Sementara di Indonesia, gerakan-gerakan semacam itu bila tidak cepat dan berani meninjau ulang cara-cara mereka dalam melakukan ilshlahiyah “bi nizhomin” tadi melalui kerja-kerja kolektif, jamaah mereka, lambat laun tentu akan terbius oleh simbol-simbol yang ditawarkan para Islamis yang menghendaki Islam politik. Terutama melalui kerja-kerja kebudayaan dan pendidikan dari Islamis, yang tidak mengambil jalan kekerasan di antara mereka.
Salah satu yang terpenting dalam soal ini adalah pendidikan di kalangan anak-anak muda. Kita melihat betapa di kalangan kelas menengah di kota-kota, para Islamis mengambil peran dengan mengambil simbol-simbol Islam, dan mendirikan sekolah-sekolah Islam terpadu dengan nama-nama tokoh Islam atau label-label dari ayat Al-Qur’an.

Kelas menengah yang menginginkan anaknya tidak terlalu larut dalam sekolah negri yang padat dan menjemukan itu, banyak yang terbius oleh simbol Islam, seiring dengan perubahan di dalam diri mereka sendiri. Mereka, menemukan sekolah-sekolah sebagai tempat tujuan anak-anak mereka, jarang menemukan dikelola oleh mereka yang berjuang untuk pengembangan Islam yang menekankan pada aspek wasathiyah, tawazun, ishlahiyah, hubbul wathon, dan pada saat yang sama berbasis IT, sains, dan keunggulan-keunggulan lainnya. Dalam dunia pendidikan untuk anak-anak kelas menengah ini, tentu, ini hanya contoh, satu segi saja.
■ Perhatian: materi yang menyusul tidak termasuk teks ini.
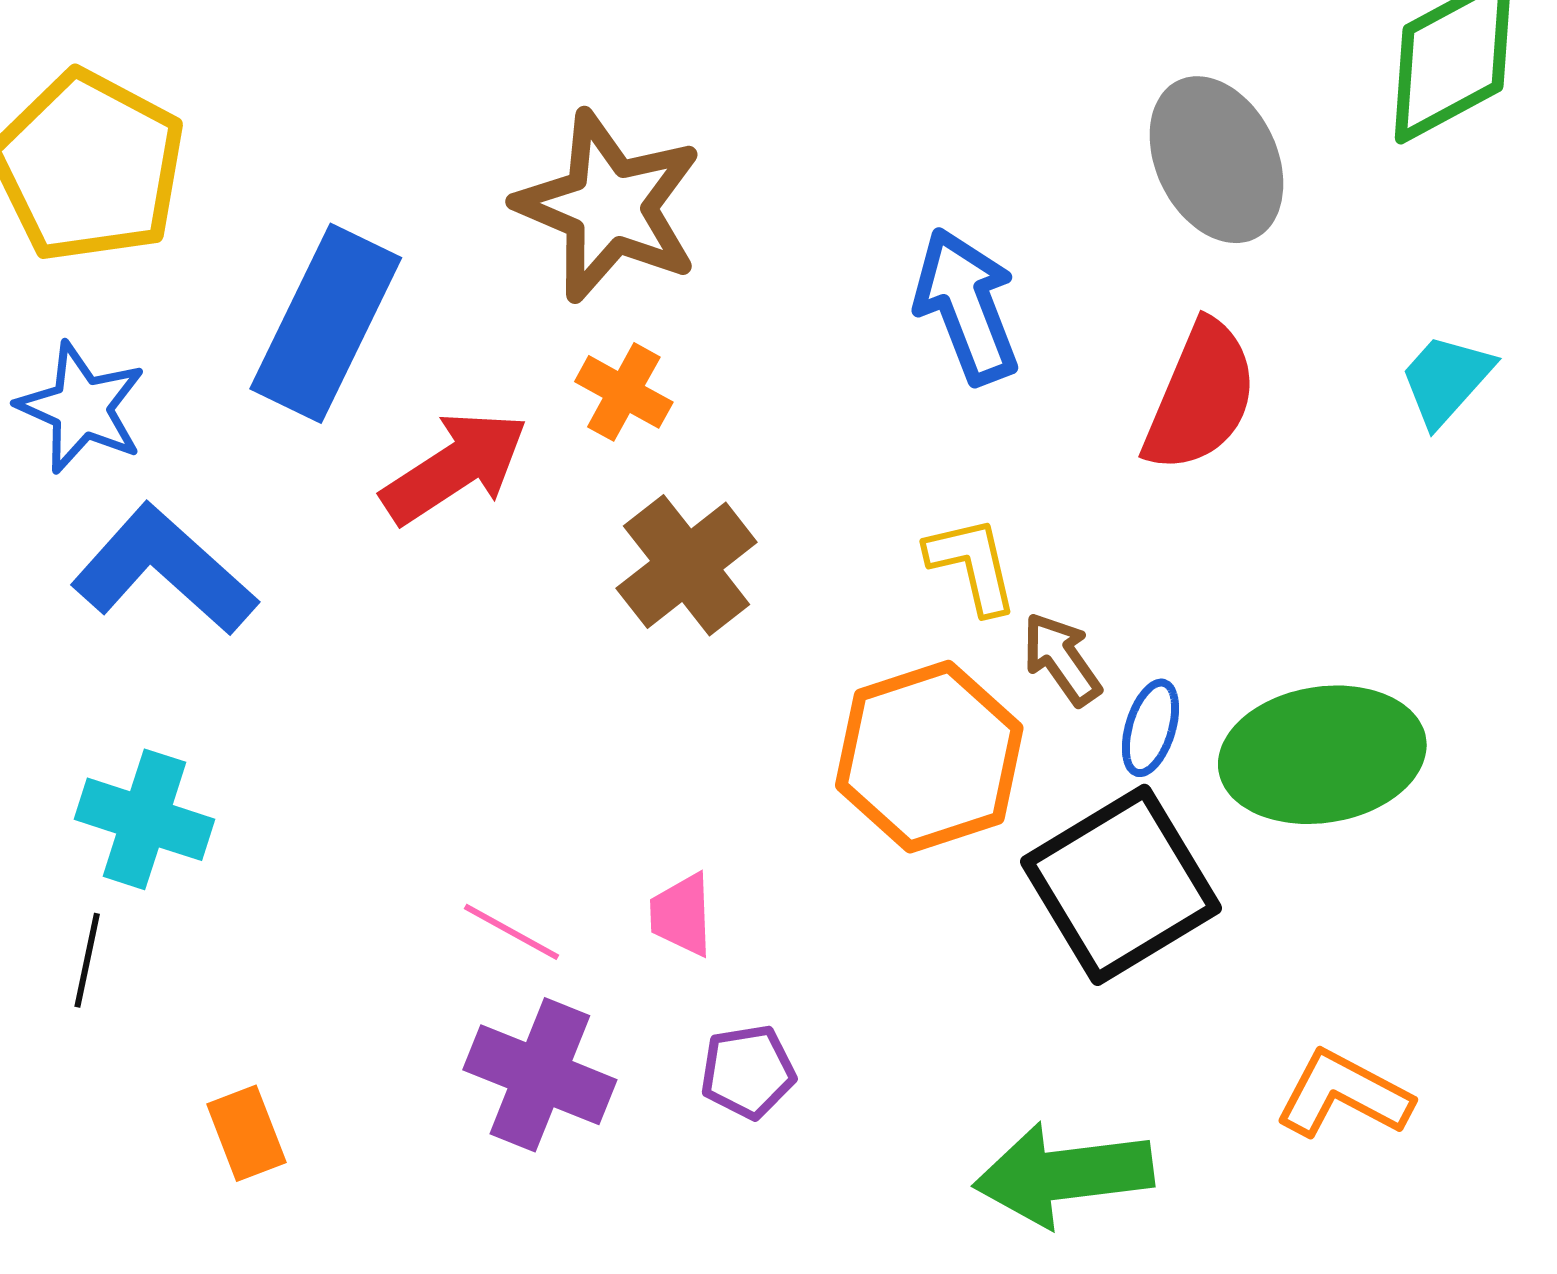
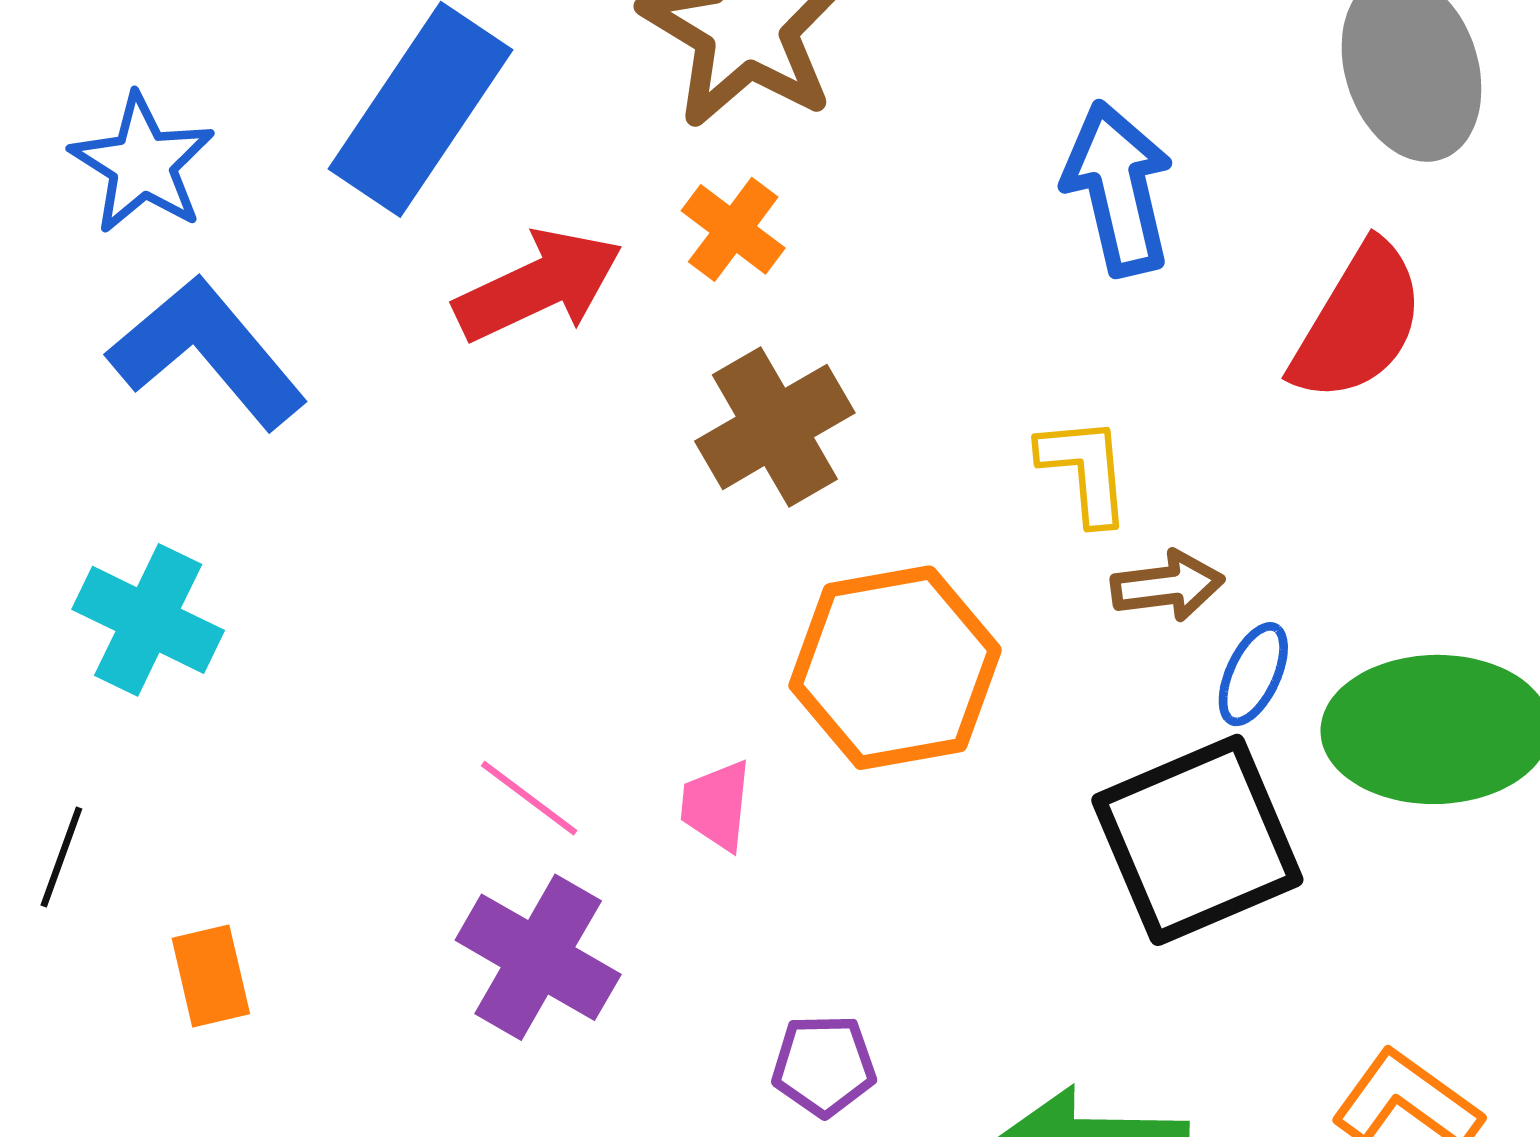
brown arrow: (1062, 659) -> (1167, 586), turned 110
orange hexagon: (929, 757) -> (895, 668), moved
black line: (87, 960) -> (61, 857), moved
purple pentagon: (748, 1072) -> (824, 1065), moved

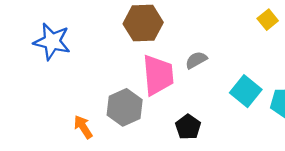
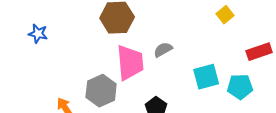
blue star: (52, 42) -> (38, 34), size x0.6
cyan square: (246, 91) -> (206, 77), turned 36

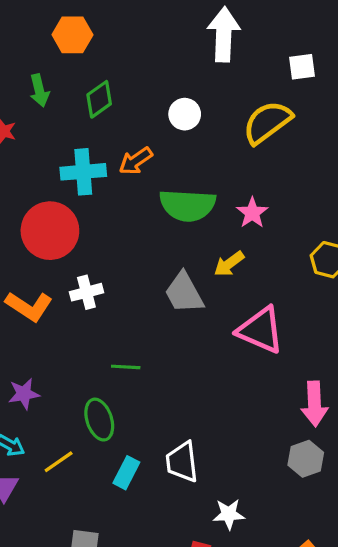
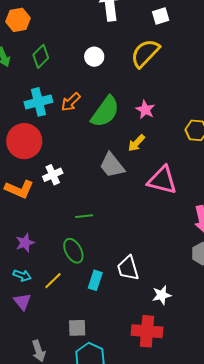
orange arrow: (136, 161) -> (71, 102), moved
green semicircle: (188, 205) -> (105, 112), turned -48

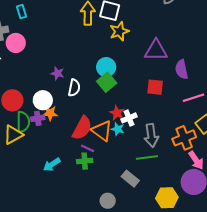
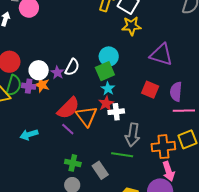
purple semicircle: (182, 69) -> (176, 92), moved
purple star: (57, 73) -> (57, 72), moved
cyan star: (118, 129) -> (108, 89), moved
green cross: (85, 161) -> (73, 163), moved

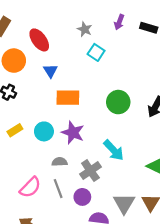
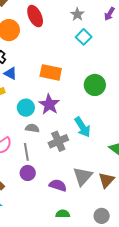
blue triangle: (50, 71) -> (10, 73), moved, turned -40
cyan circle: (44, 131) -> (26, 108), moved
purple circle: (82, 197) -> (28, 173), moved

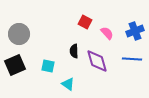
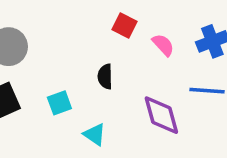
purple diamond: (97, 61) -> (161, 115), moved
cyan square: (48, 66) -> (59, 103), turned -32

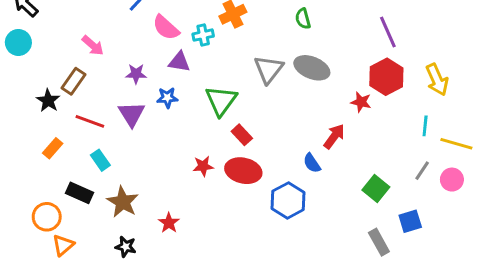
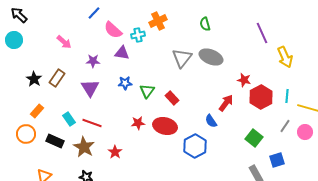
red hexagon: (386, 77) -> (261, 97), moved
yellow arrow: (437, 80) -> (285, 57), moved
brown rectangle: (73, 81) -> (57, 78), moved
blue star: (167, 98) -> (125, 83), moved
green triangle: (221, 101) -> (147, 91), moved, size x0.7
red line: (90, 121) -> (92, 123), moved
red rectangle: (242, 135) -> (172, 98), moved
orange circle: (47, 217) -> (26, 134), moved
red star: (169, 223) -> (115, 152), moved

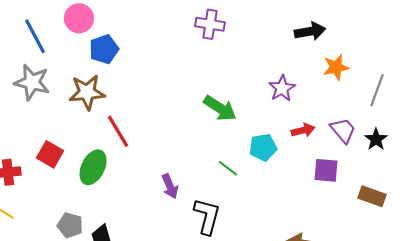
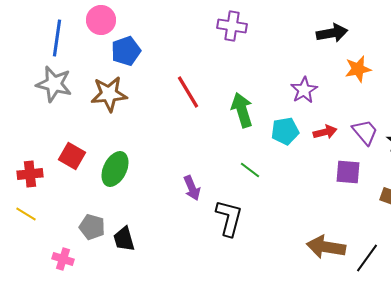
blue line: (35, 36) -> (57, 38), turned 36
green arrow: (220, 108) -> (242, 110), turned -140
red line: (118, 131) -> (188, 92), moved
cyan pentagon: (263, 147) -> (285, 131), moved

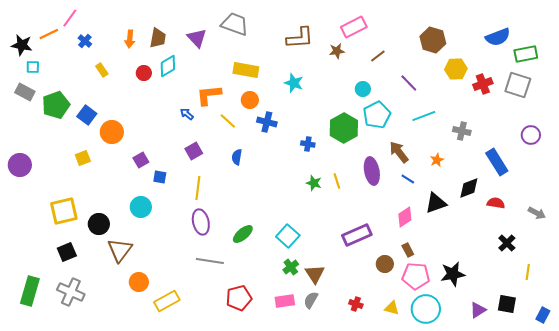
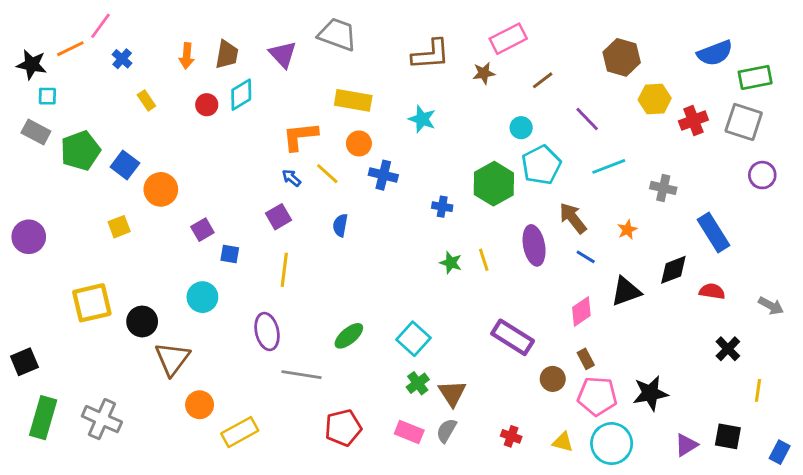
blue arrow: (187, 114) -> (291, 178), moved
purple circle: (531, 135) -> (762, 175), moved
purple ellipse: (201, 222) -> (267, 332), moved
purple rectangle: (357, 235) -> (513, 337), turned 56
black square: (67, 252) -> (24, 362), moved
pink rectangle: (285, 301) -> (409, 432), turned 30

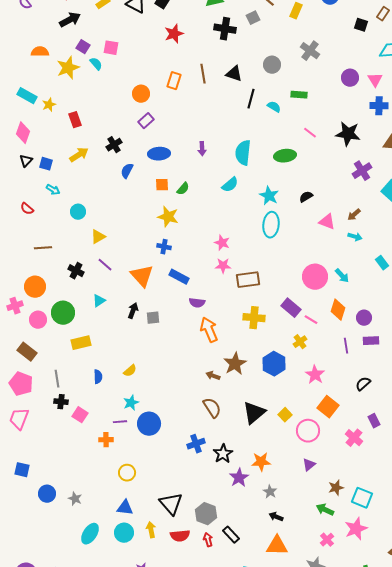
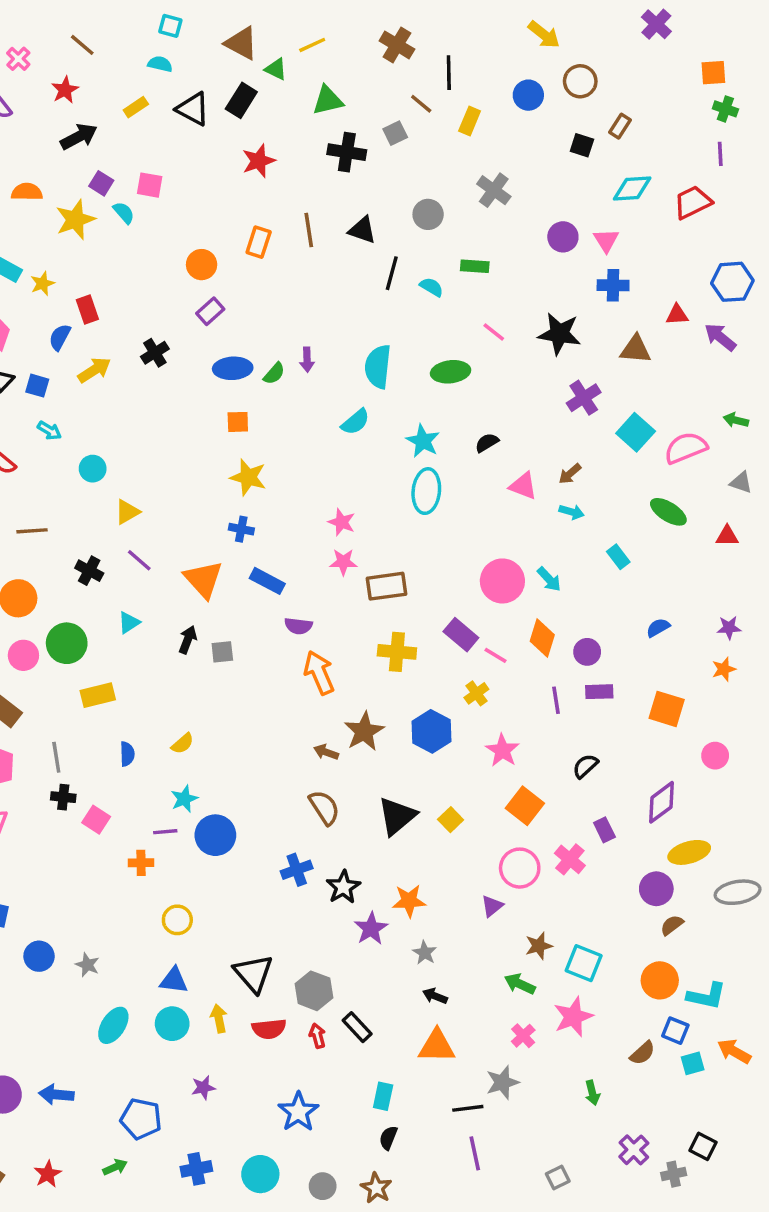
blue semicircle: (127, 171) -> (60, 337), moved
green semicircle: (183, 189) -> (274, 373), moved
pink circle: (308, 431) -> (520, 868), moved

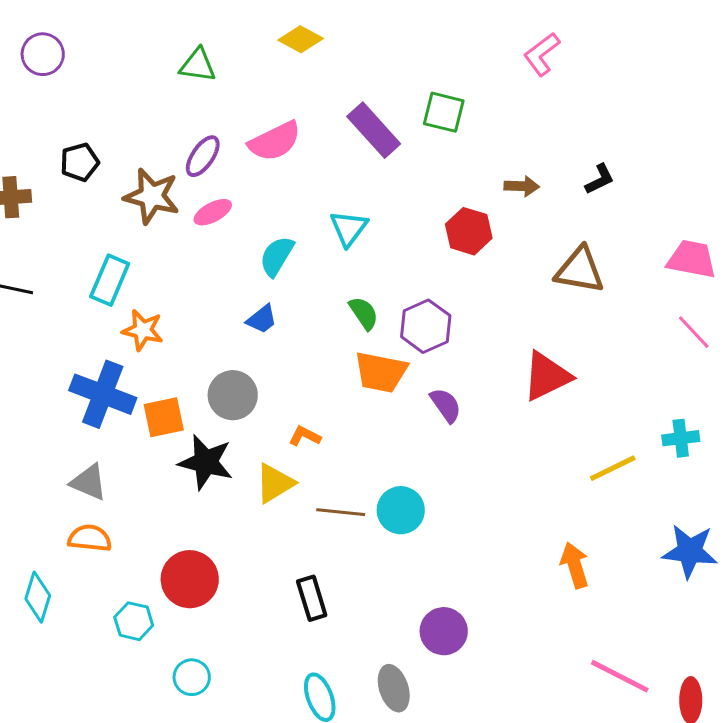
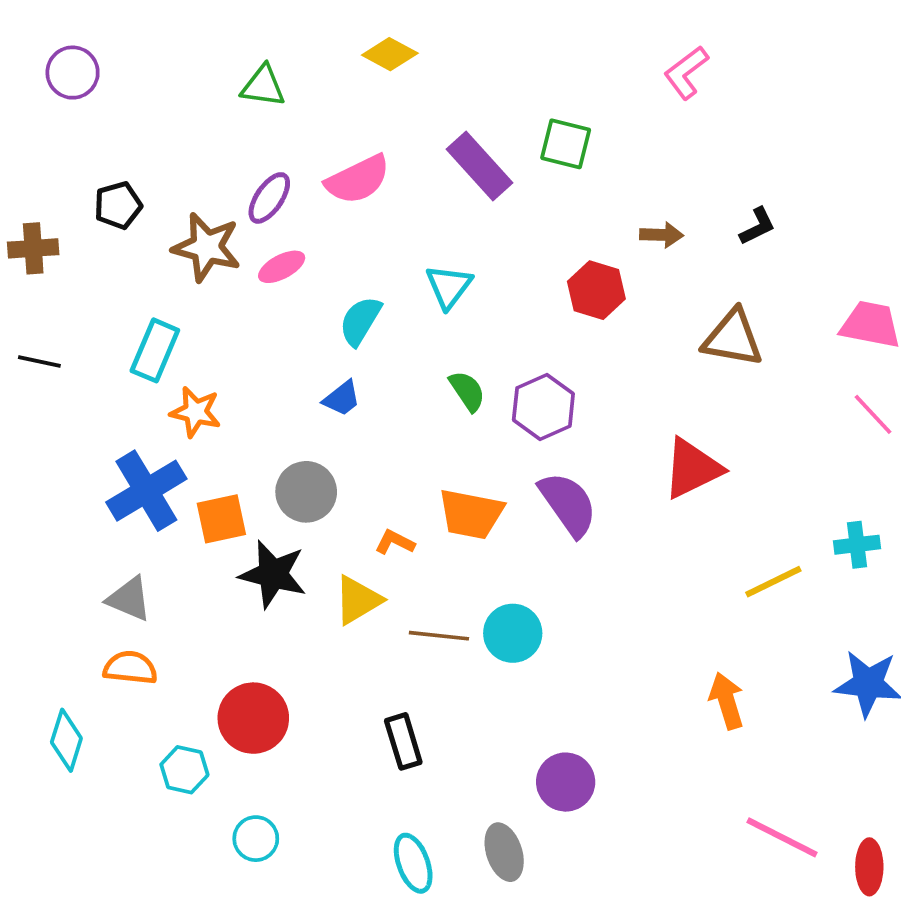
orange trapezoid: (381, 372) -> (471, 514), moved
blue cross: (103, 394) -> (146, 491), turned 38
purple semicircle: (446, 405) -> (568, 504), size x1.5

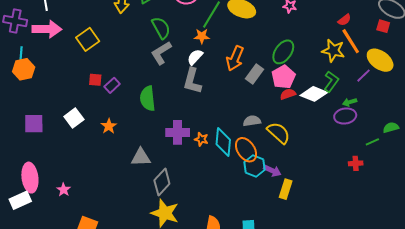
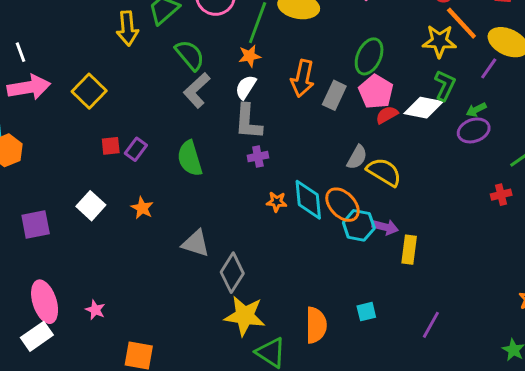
gray semicircle: (252, 121) -> (357, 157), moved, turned 138
purple cross: (178, 132) -> (258, 157), moved, size x0.6
gray triangle: (141, 157) -> (196, 243), turned 30

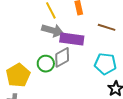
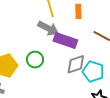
gray diamond: (62, 57) -> (76, 64), moved

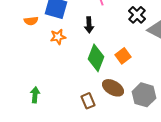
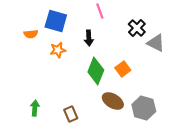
brown rectangle: (88, 101) -> (71, 114), moved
Meskipun sudah ada sebagian dari kelompok yang sadar di kalangan Muslim yang mengembangkan wasathiyah Islam, tawazun, tasamuh, Islahiyah, dan nila-nilai sejenisnya, atau sudah ada yang mulai mengambil peran itu, tetapi sebagian mereka disibukkan oleh pertarungan maya melalui medsos; dan sebagian masih enggan menggunakan simbol-simbol Islam dalam strategi gerakannya, untuk menancapkan Islam rahmatan lil`alamain.

Bahkan sebagian hanya sibuk ke sana kemari menjadi gerombolan dari diskusi ke diskusi, sambil gelisah terus menerus, tetapi merasa sembuh setelah minum kopi; sebagian yang lain hanya memproduksi nyinyir, meskipun gelarnya tinggi-tinggi dan sekolahnya sudah tinggi-tinggi; dan sebagian lain menempatkan cita-cita tertingginya sebagi mentri dan setelah itu, organisasi-organisasi alumni digunakan untuk kerja-kerja ke arah semacam itu. Sebagian yang lain, menjadi pelancong dari seminar ke seminar di luar negeri, lalu sudah menganggap diri gagah. Sebagian yang lain, sudah merasa besar, dengan memakai jubah berorganisasi dengan kebesaran nama Gus Dur. Sebagian lain sudah berbangga dengan berhasil mendirikian omah-berbeton sebagai simbol besar.

Tentu ini menunjukkan adanya potensi besar, tidaklah boleh dinafikan, tetapi juga kerugian besar, manakala tidak bertransformasi menjadi “bi nizhomin” dengan kerja-kerja kolektif, lebih-lebih dalam membuat lembaga pendidikan; klinik-klinik rumah sakit; pangkalan-pangkalan kebudayaan, dan sejenisnya, sebagai bagian dari “bi nizhomin”. Sampai-sampai Gus Dur mengingatkan kita: “Dan sebaliknya meninggalkan yang buruk dimulai dari diri sendiri. Ini yang penting” (Sekadar Mendahului, hlm. 309), bukan hanya mengarahkan penglihatan ke luar.

Alfatihah, Li ruhi Syaikhina, Kyai Alhajj, Shohibul Fadhilah, ABDURRAHMAN WAHID. Wallohu a’lam wal Musta`an.